> [Problem to work on]: Every line of the records that holds the word "Menak" should be copied out.

> [Available data]:
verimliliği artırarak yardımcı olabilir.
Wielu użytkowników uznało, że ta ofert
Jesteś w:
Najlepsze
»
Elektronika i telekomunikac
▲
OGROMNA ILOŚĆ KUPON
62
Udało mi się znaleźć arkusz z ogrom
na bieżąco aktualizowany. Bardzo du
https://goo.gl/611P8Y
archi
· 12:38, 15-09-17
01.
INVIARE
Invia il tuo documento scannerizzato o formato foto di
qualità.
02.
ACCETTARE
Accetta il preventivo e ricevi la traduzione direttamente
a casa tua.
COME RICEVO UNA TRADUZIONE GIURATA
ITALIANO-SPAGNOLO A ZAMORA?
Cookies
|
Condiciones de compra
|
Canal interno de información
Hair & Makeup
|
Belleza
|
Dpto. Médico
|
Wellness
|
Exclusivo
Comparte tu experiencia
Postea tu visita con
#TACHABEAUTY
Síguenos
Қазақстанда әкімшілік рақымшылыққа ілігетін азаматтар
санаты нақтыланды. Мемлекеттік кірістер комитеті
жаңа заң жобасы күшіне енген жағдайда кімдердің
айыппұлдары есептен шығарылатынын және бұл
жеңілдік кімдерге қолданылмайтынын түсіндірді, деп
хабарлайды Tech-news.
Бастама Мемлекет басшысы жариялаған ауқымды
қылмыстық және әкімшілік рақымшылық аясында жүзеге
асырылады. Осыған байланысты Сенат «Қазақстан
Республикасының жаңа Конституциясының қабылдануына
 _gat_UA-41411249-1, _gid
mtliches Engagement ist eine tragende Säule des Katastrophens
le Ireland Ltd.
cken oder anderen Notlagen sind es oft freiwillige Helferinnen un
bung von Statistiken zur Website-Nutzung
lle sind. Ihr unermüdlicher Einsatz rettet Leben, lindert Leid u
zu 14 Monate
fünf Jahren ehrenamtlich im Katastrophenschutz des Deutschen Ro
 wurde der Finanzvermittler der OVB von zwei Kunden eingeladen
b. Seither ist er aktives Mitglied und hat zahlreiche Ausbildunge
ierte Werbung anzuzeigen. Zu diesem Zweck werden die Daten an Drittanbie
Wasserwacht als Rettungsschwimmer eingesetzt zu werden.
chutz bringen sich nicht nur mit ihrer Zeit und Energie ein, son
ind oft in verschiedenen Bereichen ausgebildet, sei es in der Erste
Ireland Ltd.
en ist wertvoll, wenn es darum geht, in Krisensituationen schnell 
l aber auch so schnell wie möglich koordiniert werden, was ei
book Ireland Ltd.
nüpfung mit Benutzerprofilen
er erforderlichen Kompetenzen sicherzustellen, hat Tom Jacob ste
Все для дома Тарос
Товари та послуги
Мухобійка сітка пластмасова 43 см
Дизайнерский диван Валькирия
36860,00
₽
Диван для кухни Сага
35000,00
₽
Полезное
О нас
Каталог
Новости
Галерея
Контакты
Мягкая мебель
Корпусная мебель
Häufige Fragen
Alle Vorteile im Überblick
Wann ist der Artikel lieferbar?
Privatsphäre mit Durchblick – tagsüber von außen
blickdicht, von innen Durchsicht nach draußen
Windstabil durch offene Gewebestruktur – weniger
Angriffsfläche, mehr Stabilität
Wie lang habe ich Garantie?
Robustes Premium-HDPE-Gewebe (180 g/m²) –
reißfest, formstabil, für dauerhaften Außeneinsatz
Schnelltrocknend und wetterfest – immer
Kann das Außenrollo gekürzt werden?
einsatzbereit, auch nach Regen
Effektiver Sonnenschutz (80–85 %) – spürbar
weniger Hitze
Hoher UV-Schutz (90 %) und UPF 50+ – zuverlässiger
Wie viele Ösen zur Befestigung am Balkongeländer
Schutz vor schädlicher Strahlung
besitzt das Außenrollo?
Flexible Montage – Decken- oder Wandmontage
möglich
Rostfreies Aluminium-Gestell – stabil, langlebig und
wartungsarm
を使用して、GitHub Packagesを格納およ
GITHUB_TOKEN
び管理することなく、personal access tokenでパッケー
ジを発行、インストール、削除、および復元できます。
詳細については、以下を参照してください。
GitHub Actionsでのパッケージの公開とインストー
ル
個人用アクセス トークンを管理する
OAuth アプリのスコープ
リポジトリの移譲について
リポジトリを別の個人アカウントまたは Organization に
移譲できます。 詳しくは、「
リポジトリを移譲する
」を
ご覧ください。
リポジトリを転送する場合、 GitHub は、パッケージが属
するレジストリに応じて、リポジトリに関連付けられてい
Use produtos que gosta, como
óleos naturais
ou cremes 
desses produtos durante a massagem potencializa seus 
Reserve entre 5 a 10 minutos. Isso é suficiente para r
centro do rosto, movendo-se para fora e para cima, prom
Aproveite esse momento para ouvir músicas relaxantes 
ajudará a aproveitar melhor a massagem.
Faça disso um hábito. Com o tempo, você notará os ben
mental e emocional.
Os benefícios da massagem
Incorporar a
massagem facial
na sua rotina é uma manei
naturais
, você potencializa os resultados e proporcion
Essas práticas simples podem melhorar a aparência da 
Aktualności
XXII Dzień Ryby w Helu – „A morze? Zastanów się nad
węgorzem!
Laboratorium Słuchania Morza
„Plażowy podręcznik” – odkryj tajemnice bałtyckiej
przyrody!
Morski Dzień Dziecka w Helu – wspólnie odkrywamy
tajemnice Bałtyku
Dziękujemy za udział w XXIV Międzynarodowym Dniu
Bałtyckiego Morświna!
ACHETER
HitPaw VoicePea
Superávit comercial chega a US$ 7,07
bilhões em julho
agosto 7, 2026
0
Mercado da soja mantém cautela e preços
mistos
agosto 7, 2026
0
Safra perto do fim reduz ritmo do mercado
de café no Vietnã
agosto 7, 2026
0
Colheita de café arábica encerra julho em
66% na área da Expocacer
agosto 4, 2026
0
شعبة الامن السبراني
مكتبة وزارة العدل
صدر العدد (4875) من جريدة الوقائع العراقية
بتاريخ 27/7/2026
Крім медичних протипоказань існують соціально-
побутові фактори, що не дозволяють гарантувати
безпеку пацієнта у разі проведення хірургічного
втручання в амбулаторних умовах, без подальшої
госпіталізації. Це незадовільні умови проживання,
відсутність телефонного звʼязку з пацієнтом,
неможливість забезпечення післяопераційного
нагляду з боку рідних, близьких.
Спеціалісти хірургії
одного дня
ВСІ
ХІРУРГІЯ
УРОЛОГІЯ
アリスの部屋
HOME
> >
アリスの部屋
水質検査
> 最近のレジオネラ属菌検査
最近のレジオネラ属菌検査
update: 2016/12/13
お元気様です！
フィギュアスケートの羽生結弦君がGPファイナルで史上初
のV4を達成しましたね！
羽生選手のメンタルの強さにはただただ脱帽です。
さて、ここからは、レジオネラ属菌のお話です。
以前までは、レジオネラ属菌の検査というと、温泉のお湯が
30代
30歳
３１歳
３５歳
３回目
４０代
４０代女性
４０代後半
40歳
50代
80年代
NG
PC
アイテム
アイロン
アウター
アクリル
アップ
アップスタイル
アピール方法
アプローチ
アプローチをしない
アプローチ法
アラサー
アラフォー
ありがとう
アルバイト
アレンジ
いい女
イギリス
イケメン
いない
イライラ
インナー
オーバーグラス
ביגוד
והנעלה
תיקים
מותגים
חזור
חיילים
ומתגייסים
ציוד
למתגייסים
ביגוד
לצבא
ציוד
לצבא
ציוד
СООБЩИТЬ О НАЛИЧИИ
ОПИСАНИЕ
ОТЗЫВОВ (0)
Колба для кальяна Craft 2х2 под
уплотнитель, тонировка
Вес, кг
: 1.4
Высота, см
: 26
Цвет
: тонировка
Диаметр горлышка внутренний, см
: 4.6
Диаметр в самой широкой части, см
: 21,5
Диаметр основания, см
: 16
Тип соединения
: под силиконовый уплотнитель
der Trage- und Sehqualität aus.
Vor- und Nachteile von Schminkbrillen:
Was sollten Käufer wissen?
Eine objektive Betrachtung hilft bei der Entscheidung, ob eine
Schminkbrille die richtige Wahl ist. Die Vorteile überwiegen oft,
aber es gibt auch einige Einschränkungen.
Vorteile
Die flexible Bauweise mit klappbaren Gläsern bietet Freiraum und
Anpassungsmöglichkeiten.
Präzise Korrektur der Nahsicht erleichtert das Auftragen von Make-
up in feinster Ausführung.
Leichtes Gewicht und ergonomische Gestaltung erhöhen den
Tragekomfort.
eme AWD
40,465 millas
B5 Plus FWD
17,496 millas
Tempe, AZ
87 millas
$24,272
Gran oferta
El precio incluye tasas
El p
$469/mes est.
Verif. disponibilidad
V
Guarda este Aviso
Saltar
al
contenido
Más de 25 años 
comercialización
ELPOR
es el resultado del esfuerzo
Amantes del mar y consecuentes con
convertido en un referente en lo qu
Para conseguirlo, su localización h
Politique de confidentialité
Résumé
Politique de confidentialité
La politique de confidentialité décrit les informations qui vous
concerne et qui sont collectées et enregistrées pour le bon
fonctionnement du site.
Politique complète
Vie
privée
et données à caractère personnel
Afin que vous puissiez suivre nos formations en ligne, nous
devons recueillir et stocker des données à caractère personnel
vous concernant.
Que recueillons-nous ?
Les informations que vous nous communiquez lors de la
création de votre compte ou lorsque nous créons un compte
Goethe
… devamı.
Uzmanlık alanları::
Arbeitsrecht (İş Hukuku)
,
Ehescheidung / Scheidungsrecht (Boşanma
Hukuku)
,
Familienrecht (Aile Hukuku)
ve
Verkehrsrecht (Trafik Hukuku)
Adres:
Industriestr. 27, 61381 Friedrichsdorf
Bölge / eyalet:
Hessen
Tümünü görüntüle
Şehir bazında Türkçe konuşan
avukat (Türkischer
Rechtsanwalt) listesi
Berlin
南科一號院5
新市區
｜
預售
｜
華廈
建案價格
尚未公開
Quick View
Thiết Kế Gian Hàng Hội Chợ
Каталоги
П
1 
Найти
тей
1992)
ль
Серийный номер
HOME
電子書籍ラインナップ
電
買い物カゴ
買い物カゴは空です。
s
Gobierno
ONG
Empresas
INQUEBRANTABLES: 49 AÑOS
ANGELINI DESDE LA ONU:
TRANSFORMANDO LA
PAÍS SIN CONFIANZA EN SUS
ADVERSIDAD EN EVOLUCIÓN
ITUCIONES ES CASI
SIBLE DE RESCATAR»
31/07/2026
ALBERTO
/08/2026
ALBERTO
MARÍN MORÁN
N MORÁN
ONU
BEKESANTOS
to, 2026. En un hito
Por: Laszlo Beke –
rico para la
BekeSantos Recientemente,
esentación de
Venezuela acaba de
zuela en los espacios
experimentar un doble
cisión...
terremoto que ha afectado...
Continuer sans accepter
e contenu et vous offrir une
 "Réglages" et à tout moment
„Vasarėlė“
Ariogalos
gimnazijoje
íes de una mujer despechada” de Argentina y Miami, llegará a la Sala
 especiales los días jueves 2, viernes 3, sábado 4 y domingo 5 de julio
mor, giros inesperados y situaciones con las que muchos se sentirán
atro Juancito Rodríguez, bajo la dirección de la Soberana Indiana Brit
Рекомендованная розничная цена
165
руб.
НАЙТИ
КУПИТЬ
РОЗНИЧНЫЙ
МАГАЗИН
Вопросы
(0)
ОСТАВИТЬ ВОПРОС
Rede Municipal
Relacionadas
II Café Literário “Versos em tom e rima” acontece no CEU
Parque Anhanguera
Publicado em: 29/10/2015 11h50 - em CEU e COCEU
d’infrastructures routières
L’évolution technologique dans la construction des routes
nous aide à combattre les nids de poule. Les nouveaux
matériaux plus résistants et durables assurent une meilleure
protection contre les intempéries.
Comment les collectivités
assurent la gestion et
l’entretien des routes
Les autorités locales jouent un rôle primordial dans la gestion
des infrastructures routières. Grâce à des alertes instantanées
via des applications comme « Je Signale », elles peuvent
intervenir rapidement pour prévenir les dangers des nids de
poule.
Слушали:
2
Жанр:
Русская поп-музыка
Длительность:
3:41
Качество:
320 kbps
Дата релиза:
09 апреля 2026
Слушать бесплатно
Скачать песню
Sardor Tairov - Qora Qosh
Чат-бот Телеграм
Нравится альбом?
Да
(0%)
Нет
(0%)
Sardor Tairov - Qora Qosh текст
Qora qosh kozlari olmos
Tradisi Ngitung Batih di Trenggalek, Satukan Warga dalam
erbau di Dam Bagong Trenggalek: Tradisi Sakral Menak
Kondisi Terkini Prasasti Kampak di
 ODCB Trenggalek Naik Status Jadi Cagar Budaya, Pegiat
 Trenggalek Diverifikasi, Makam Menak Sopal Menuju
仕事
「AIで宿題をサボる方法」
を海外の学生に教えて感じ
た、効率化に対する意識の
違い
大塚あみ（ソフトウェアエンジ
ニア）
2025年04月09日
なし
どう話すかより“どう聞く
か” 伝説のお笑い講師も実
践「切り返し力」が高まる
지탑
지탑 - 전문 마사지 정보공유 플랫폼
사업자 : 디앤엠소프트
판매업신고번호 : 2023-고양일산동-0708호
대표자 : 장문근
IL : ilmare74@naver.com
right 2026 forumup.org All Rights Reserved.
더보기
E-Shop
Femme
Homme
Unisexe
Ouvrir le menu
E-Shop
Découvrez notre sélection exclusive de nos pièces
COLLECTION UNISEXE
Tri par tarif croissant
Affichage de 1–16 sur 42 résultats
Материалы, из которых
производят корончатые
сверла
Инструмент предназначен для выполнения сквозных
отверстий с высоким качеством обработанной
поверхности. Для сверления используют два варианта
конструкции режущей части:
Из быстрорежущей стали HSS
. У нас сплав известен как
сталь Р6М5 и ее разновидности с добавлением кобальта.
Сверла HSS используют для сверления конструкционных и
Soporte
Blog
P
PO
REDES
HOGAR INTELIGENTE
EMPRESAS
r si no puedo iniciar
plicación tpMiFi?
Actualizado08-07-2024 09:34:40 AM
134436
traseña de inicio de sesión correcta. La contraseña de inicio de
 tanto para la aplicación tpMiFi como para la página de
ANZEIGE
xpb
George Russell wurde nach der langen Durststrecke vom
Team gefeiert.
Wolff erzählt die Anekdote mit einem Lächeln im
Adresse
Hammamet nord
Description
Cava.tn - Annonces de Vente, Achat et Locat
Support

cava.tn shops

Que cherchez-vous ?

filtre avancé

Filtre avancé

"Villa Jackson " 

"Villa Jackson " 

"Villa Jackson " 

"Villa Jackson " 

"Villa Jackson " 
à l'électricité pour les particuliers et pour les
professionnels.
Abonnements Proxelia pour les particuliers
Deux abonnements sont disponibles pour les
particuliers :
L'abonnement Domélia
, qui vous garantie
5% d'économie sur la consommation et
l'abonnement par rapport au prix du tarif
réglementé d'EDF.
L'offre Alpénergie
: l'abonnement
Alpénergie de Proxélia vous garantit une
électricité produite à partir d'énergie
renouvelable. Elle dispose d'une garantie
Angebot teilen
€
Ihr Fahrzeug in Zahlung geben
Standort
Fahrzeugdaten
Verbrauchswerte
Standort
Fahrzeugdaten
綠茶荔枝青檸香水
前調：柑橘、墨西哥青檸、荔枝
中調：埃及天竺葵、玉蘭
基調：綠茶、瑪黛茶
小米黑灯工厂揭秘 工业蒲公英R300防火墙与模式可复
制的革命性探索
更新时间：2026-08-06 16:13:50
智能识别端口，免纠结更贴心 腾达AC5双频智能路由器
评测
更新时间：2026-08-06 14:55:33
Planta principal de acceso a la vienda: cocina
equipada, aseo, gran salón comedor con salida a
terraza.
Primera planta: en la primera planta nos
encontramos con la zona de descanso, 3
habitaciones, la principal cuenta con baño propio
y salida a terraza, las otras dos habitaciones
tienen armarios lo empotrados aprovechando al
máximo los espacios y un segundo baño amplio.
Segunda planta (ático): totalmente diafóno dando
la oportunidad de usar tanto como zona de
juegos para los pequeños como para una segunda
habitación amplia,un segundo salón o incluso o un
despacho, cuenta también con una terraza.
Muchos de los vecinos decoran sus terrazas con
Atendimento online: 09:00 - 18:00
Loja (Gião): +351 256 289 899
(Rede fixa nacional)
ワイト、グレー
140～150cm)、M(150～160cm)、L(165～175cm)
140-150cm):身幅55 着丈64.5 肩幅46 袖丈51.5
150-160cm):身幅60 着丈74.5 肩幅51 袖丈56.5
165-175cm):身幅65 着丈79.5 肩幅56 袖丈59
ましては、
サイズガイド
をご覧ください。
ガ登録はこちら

> [Result of the task]:
erbau di Dam Bagong Trenggalek: Tradisi Sakral Menak
 Trenggalek Diverifikasi, Makam Menak Sopal Menuju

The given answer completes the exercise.